Making brain-machine interfaces robust to future neural variability (1610.05872v1)

Abstract: A major hurdle to clinical translation of brain-machine interfaces (BMIs) is that current decoders, which are trained from a small quantity of recent data, become ineffective when neural recording conditions subsequently change. We tested whether a decoder could be made more robust to future neural variability by training it to handle a variety of recording conditions sampled from months of previously collected data as well as synthetic training data perturbations. We developed a new multiplicative recurrent neural network BMI decoder that successfully learned a large variety of neural-to- kinematic mappings and became more robust with larger training datasets. When tested with a non-human primate preclinical BMI model, this decoder was robust under conditions that disabled a state-of-the-art Kalman filter based decoder.
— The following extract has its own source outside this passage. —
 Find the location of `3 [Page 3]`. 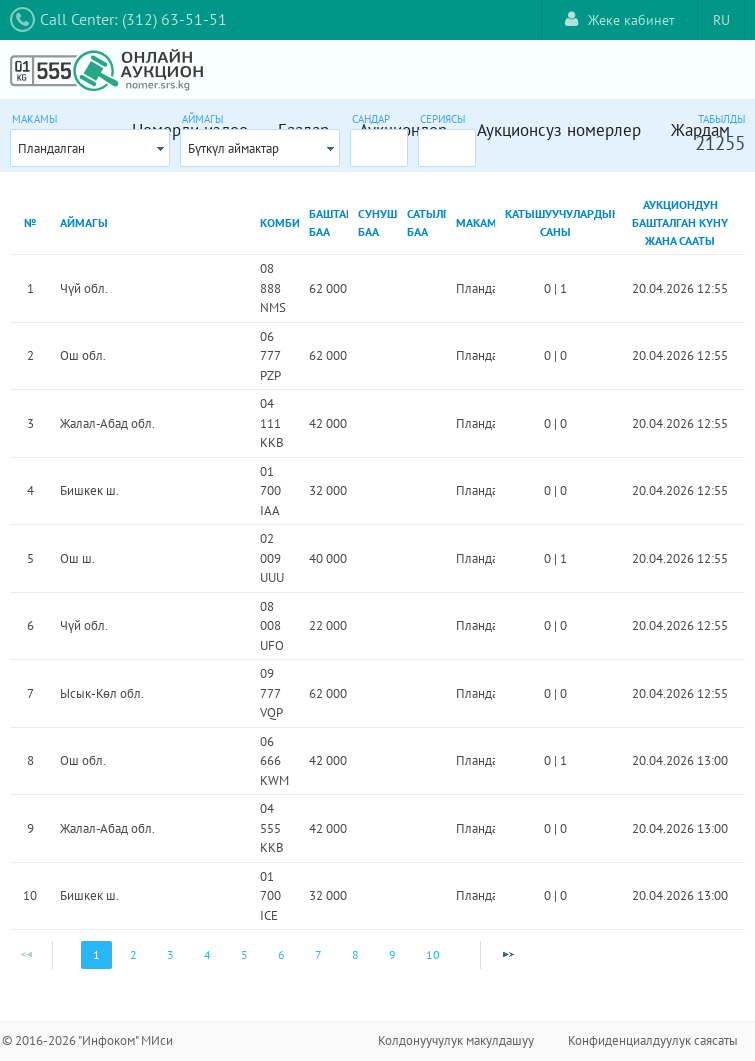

These results validate a new BMI strategy in which accumulated data history is effectively harnessed, and may facilitate reliable daily BMI use by reducing decoder retraining downtime.

• The paper proposes a novel multiplicative recurrent neural network (MRNN) decoder trained on extensive historical data to make brain-machine interfaces robust to neural variability, reducing the need for frequent retraining.
• Evaluated in non-human primates, the MRNN decoder significantly outperformed a state-of-the-art Kalman Filter in target acquisition tasks under challenging conditions, including unplanned electrode loss.
• Training with large, augmented datasets across hundreds of days yielded superior offline decoding accuracy (r2 0.81-0.84) and improved closed-loop performance without trading accuracy for robustness.

Robust Brain-Machine Interfaces through Multiplicative Recurrent Neural Networks

This paper addresses a key challenge in the development of clinically viable brain-machine interfaces (BMIs): the degradation of decoder effectiveness due to variability in neural recording conditions over time. The authors propose a solution involving the use of a new multiplicative recurrent neural network (MRNN) decoder, which leverages a large repository of historical neural data to enhance decoder robustness. This decoder is trained with extensive datasets, both actual and artificially perturbed, to anticipate a broad range of neural variabilities, thus reducing the necessity for frequent retraining.

The paper investigates the use of an MRNN, an advanced recurrent neural network architecture, to improve the reliability of BMIs. Unlike traditional linear decoders, which are limited in computational complexity and prone to underfitting when tasked with handling heterogeneous training data, the MRNN can learn complex neural-to-kinematic mappings. This decoder dynamically modifies its recurrent weights based on input, allowing it to build a repertoire of mappings adaptable to varying recording conditions. The MRNN's architecture, originally conceived for character-level LLMing, is adept at managing time-dependent state changes, aligning well with the dynamic nature of neural signals captured during motor tasks.

This research utilized chronic BMI systems implanted in non-human primates to evaluate decoder performance across different recording sessions. The MRNN was assessed for its ability to decode neural signals into hand movement kinematics across hundreds of days, demonstrating superior robustness even against sudden recording condition changes such as the unplanned loss of key electrodes. Notably, under these challenging conditions, the MRNN consistently outperformed a state-of-the-art Feedback Intention Trained Kalman Filter (FIT-KF) in target acquisition tasks.

A prominent aspect of the paper is the incorporation of significant amounts of training data spanning months of recordings. By exploiting this comprehensive data set, the MRNN showed improved offline and closed-loop performance without a trade-off between accuracy and robustness. For instance, the MRNN achieved offline decoding accuracy across recording sessions with r² values of 0.81 and 0.84 for the two subjects, in stark contrast to 0.52-0.57 for the FIT-KF under comparable conditions. The large training data corpus also facilitates the MRNN handling unexpected electrode losses, a typical failure mode in BMI applications.

Training the MRNN involved realistic perturbations to input data, effectively broadening its ability to generalize across unseen recording conditions. This approach, called data augmentation, was particularly beneficial under electrode-dropping scenarios and naturally occurring neural signal variabilities, underscoring the MRNN's resilience.

Implications of this research extend both practically and theoretically. Practically, a robust decoder reduces downtime for BMI users, paving the way for more seamless integration into daily use. Theoretically, it highlights the potential of recurrent neural networks in learning from extensive, varied datasets, opening avenues for robust computational models in dynamic environments.

As neural interface technology advances, future research may explore combining robust MRNN decoders with adaptive decoding frameworks to further enhance system reliability. Additionally, continued exploration of synthetic training perturbations could yield further strides in decoder resilience. This work underscores the viability of a robust BMI strategy using non-linear, computationally powerful decoders and represents a significant step towards practical clinical translation.